L'ensemble de la transmission a été remplacé en même temps que les freins. La chaîne est une X-Ring, ce qui me permet d'être moins rigoureux sur son entretien, tout en prévoyant une plus grande durabilité. Les pignons conservent leur nombre de dents d'origine, mais j'ai opté pour un pignon primaire renforcé (surface de contact accrue avec l'arbre de sortie de la boîte de vitesses). À ce jour, l'ensemble affiche 40 000 km au compteur et est quasiment neuf. Il est à noter que je roule rarement en conditions extrêmes (dunes ou terrains accidentés).

J'ai également remplacé tous les guides-chaînes et les patins, ainsi que les amortisseurs de couple situés sur le moyeu de la roue arrière.

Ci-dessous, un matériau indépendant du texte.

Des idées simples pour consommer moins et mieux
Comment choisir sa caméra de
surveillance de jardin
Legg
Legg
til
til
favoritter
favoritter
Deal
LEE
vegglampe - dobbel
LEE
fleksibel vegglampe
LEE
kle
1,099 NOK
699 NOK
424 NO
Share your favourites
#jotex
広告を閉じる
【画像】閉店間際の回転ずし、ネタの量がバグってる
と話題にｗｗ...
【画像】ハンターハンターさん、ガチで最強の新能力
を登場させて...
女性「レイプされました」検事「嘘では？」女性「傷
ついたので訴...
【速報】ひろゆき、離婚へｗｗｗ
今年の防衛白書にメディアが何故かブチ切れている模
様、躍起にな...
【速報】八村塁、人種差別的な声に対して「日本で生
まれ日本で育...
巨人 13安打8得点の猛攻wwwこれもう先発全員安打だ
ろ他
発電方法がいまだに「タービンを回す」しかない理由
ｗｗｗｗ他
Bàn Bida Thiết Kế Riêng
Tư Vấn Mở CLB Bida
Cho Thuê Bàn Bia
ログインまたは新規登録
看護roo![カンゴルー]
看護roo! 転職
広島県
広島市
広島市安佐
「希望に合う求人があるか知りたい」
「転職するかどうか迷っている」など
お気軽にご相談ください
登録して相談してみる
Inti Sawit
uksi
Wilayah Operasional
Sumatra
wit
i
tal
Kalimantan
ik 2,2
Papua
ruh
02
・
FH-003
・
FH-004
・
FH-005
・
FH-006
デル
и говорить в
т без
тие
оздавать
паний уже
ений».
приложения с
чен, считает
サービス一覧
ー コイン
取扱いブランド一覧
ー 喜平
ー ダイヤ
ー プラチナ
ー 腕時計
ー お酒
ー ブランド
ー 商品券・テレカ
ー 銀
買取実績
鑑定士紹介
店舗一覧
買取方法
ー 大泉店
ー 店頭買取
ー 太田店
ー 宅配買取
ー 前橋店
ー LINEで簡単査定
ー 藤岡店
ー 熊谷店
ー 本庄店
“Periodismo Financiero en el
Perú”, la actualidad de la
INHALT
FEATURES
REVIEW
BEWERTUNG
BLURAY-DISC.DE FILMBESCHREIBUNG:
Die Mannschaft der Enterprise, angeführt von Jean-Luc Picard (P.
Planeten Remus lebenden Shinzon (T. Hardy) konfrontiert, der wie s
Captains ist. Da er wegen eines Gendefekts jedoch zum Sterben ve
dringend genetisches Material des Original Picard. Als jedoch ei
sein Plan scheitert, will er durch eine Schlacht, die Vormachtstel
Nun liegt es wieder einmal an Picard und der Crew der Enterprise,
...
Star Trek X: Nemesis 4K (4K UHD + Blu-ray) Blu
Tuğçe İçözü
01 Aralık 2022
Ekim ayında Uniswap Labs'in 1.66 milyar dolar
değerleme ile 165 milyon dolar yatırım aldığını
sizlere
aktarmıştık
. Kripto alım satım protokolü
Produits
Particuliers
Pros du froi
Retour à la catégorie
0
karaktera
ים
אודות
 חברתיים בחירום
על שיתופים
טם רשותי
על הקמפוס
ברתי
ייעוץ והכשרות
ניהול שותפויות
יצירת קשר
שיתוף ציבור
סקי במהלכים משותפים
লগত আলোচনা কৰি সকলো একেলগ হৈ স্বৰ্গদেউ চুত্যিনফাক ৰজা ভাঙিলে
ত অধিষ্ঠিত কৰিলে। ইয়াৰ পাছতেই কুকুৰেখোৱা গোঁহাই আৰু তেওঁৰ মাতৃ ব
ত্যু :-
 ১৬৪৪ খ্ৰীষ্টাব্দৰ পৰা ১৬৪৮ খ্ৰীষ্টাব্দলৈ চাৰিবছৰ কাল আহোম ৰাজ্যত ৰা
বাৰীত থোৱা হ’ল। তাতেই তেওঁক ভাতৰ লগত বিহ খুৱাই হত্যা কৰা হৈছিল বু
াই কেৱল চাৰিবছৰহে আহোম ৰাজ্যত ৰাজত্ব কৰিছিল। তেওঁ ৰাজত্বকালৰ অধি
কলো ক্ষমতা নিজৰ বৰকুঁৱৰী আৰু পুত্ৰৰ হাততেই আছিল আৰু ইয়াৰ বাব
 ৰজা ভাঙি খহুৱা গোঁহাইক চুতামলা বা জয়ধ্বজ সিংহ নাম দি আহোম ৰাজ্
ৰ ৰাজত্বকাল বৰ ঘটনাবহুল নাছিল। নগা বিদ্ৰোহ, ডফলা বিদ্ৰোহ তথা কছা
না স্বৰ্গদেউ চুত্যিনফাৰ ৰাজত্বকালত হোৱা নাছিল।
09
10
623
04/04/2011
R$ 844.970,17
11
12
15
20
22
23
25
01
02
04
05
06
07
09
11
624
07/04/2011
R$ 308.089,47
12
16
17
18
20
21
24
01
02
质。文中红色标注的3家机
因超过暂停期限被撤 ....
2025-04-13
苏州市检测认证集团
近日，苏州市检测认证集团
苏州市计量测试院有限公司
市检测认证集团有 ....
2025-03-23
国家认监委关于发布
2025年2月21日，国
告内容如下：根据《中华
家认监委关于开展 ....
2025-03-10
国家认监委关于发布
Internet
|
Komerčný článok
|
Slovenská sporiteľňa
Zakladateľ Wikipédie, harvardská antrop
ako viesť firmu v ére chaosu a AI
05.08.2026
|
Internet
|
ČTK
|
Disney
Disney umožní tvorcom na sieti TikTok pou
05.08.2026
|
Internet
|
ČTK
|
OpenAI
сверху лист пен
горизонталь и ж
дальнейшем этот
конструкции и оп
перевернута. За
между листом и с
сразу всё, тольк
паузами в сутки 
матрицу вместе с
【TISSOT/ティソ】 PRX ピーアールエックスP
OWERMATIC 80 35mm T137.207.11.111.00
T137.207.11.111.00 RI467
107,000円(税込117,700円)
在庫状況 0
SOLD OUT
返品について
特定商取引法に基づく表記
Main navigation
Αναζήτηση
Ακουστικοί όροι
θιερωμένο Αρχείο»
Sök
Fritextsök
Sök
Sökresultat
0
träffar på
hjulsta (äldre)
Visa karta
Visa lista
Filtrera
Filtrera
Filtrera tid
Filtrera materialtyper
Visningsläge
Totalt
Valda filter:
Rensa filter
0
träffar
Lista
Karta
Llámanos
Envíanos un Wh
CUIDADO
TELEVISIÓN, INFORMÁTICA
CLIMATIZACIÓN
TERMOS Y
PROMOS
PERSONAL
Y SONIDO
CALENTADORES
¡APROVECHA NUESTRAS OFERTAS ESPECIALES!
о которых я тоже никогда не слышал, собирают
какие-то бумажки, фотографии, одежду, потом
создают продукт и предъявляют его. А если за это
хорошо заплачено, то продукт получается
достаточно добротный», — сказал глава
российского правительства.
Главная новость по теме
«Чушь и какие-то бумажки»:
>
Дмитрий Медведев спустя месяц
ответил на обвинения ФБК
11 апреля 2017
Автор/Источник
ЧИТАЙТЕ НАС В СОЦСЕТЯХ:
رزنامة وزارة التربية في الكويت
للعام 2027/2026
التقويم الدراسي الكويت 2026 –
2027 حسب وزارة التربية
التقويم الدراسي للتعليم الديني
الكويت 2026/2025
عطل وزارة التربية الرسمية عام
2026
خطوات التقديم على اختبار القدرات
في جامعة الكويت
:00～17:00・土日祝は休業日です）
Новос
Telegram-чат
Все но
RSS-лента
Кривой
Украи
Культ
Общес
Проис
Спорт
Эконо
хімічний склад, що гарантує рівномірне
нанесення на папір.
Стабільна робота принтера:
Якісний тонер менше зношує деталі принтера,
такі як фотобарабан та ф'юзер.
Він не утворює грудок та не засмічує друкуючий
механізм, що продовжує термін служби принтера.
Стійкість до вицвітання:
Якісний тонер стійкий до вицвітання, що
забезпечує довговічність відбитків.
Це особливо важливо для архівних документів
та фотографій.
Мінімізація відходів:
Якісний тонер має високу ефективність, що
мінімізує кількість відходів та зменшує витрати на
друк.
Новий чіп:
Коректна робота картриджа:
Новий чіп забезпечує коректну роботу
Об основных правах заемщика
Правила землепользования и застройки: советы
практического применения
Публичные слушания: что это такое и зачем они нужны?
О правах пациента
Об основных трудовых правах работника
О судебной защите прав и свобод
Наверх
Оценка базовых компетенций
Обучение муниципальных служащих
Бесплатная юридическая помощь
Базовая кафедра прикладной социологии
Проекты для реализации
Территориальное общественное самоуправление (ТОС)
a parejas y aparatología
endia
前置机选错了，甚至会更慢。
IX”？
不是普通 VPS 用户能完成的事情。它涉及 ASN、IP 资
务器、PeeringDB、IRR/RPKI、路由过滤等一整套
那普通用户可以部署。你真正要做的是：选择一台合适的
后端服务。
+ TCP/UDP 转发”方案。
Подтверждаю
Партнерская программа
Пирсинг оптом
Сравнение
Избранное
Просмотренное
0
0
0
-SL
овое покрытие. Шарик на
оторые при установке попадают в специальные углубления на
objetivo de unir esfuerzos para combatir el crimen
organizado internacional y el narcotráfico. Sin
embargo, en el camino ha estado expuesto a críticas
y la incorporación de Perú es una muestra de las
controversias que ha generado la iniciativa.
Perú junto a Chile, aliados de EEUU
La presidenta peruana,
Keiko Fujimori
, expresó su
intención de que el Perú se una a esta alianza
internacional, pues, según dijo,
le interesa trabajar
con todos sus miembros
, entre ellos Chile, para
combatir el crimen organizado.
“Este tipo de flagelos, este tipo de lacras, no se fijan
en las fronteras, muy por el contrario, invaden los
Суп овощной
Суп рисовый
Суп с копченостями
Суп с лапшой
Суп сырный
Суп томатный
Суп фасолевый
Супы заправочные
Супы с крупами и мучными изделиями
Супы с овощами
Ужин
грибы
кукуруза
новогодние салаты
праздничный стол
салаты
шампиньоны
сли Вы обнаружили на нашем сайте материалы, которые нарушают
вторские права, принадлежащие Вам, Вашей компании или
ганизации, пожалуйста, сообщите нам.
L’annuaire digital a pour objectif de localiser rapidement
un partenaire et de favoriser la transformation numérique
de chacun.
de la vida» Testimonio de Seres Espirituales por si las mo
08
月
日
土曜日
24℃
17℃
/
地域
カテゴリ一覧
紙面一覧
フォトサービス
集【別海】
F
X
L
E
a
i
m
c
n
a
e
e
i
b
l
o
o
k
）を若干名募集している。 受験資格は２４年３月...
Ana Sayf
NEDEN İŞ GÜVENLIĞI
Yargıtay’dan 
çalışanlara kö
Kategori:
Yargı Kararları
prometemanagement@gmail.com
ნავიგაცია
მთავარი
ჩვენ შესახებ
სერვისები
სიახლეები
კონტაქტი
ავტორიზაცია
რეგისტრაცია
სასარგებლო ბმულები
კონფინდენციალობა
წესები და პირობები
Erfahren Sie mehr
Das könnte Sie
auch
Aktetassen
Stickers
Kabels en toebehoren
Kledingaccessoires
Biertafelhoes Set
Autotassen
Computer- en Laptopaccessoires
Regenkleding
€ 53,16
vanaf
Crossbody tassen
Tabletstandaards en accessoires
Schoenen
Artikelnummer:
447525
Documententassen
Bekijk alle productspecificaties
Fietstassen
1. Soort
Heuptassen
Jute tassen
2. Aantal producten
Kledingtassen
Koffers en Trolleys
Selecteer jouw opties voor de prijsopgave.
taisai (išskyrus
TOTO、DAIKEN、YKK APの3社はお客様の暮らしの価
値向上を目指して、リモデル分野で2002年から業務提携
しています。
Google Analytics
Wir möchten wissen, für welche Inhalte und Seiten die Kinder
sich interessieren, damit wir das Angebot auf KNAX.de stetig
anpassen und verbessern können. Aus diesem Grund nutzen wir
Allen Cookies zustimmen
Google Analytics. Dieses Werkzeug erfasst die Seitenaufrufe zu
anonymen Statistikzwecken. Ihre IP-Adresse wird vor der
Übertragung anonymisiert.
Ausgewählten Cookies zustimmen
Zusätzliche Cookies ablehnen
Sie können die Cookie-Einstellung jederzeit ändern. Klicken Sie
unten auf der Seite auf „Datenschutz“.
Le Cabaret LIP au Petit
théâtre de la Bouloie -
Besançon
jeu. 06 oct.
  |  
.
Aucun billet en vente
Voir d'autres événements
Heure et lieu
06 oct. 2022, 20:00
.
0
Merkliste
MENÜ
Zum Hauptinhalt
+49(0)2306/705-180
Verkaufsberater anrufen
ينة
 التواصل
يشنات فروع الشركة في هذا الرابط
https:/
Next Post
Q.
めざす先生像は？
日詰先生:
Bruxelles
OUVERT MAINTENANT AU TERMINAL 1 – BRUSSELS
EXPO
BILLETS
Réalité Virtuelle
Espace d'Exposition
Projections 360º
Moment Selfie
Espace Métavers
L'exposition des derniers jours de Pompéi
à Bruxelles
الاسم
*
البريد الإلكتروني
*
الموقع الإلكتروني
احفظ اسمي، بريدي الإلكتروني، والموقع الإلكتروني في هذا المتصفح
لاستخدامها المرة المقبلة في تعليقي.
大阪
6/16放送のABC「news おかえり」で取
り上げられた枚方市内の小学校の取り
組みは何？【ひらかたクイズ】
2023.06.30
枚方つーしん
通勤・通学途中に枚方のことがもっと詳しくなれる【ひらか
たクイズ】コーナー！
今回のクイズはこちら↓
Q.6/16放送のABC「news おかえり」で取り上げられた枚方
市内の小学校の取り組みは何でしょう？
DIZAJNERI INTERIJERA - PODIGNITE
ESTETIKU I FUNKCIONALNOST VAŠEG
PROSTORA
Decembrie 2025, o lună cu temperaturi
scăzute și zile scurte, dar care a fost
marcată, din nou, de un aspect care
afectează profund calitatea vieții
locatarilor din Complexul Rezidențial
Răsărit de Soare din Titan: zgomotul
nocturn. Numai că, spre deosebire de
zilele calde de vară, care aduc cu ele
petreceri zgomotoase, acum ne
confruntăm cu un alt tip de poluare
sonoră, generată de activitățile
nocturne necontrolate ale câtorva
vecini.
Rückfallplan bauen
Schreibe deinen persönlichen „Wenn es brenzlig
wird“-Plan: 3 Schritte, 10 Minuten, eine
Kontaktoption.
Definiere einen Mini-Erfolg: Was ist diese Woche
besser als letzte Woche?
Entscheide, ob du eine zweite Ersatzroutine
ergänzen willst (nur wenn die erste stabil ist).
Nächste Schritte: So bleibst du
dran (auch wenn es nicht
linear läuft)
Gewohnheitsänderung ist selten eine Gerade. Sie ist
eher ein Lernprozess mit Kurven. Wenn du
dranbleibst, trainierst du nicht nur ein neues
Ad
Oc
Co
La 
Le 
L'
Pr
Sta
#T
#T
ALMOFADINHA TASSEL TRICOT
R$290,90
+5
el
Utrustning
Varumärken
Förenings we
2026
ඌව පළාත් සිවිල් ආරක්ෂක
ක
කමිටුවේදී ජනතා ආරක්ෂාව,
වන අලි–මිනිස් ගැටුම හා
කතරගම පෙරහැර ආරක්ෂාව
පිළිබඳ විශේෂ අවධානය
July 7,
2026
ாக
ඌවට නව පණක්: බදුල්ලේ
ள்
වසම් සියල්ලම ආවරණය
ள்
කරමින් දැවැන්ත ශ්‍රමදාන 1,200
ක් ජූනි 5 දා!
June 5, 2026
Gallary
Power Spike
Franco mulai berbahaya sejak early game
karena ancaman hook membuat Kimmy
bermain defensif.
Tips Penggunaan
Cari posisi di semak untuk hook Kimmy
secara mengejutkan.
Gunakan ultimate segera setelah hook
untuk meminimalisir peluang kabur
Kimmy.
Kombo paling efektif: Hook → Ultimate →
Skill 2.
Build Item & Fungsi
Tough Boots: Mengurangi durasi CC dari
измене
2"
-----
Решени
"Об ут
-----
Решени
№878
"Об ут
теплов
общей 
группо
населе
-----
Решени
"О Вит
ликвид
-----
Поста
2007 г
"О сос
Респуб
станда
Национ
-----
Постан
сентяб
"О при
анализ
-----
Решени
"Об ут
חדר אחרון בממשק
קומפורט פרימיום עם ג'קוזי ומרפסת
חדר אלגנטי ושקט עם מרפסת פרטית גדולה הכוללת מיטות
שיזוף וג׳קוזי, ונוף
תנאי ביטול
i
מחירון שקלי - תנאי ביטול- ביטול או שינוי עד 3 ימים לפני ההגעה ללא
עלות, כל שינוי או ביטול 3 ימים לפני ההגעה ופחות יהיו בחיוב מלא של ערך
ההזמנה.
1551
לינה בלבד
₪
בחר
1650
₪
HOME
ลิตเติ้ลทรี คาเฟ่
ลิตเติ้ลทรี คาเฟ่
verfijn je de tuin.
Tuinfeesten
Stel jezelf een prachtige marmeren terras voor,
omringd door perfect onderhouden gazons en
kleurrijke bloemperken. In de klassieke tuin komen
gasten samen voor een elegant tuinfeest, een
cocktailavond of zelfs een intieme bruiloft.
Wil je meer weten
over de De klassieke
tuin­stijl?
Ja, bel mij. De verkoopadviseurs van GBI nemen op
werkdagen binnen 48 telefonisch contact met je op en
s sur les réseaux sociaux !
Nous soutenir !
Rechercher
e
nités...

J'ai également ajouté un accessoire non indispensable mais très pratique : un graisseur de chaîne automatique SCOTTOILER. Facile à installer et à utiliser, je ne regrette absolument pas cet achat. La chaîne et les pignons restent parfaitement lubrifiés en permanence et ne nécessitent qu'une simple vérification de temps à autre. Je remplis le réservoir environ tous les 1 500 km, ce qui me permet aussi de nettoyer la chaîne avec une brosse à trois faces.

PNEUS ET ROUES :

J'ai pris l'habitude d'équiper ma moto de pneus Metzeler Tourance. Sont-ils les meilleurs ? Difficile à dire, mais ils répondent parfaitement à mes besoins. Je parcours environ 18 000 à 20 000 km avec un train de pneus, répartis entre un 20 % pour l'autoroute, un 60 % pour les routes mixtes et un 20 % pour les chemins de terre.

J'ai cependant remplacé les chambres à air classiques de 2 mm par des modèles renforcés de 4 mm de la marque MICHELIN.

Aucune crevaison à signaler, sauf en avril 2025 au Maroc, lorsque la valve de la chambre à air arrière a soudainement sauté. Mauvaise installation ? La chambre à air a-t-elle glissé dans le pneu ? L’écrou était-il trop serré ? Difficile à dire. Heureusement, c’était tôt le dimanche matin et la route était déserte. Roulant à 100 km/h, j’ai laissé la moto ralentir naturellement, sans forcer, et j’ai pu m’arrêter sans problème. Plus de frayeur que de gravité… La réparation a été effectuée dans un garage d’une petite ville, et j’ai pu terminer mon voyage sans autre incident.

J'ai changé tous les roulements en même temps que j'ai refait les freins. À l'exception d'un roulement de la roue arrière qui a tenu le coup, ce n'est pas une opération difficile à réaliser soi-même. Il suffit de se renseigner sur la procédure, d'anticiper les étapes et les outils nécessaires, et de travailler méthodiquement.

REFROIDISSEMENT, HUILE ET FILTRES :

Comme indiqué précédemment, je remplace les différents fluides selon un programme d'entretien régulier : l'huile moteur (MOTUL 10W40) tous les 12 000 km, et le liquide de refroidissement (MOTUL Motocool) ainsi que le liquide de frein (LIQUIMOLY DOT 4) tous les deux ans. Le filtre à huile (HF303) est remplacé à chaque vidange.

Le filtre à air (HFA1705), quant à lui, est nettoyé plusieurs fois par an selon l'utilisation. Je le dépoussière à l'air comprimé et nettoie également le manchon filtrant que j'ai ajouté. Il est remplacé tous les deux ans.

J'ai également remplacé le thermostat, le commutateur thermique et le capteur de température du radiateur.

no hay árbol de navidad pero muchos regalos esperan a la moto
Il n'y a pas de sapin de Noël, mais de nombreux cadeaux attendent la moto.

SUSPENSION ET AMORTISSEUR :

En 2021, lors d'une vidange d'huile de suspension avant, les ressorts de fourche ont été remplacés par des modèles progressifs HYPERPRO. Le gain en confort est indéniable : ils absorbent bien mieux les irrégularités de la route. Quant à la stabilité, il y a peut-être une légère amélioration, mais vu mon style de conduite plutôt détendu, je préfère ne pas me prononcer.

En 2022, ce fut au tour de l'amortisseur arrière. Le précédent, arrivé en fin de vie, a été remplacé par un modèle standard YSS MZ456. Il remplit sa fonction, mais avec le recul, je regrette de ne pas avoir opté pour une version à réglage hydraulique de la précharge. En effet, sur ma Transalp, l'outil spécifique permettant ce réglage en fonction de la charge n'est pas facile à utiliser.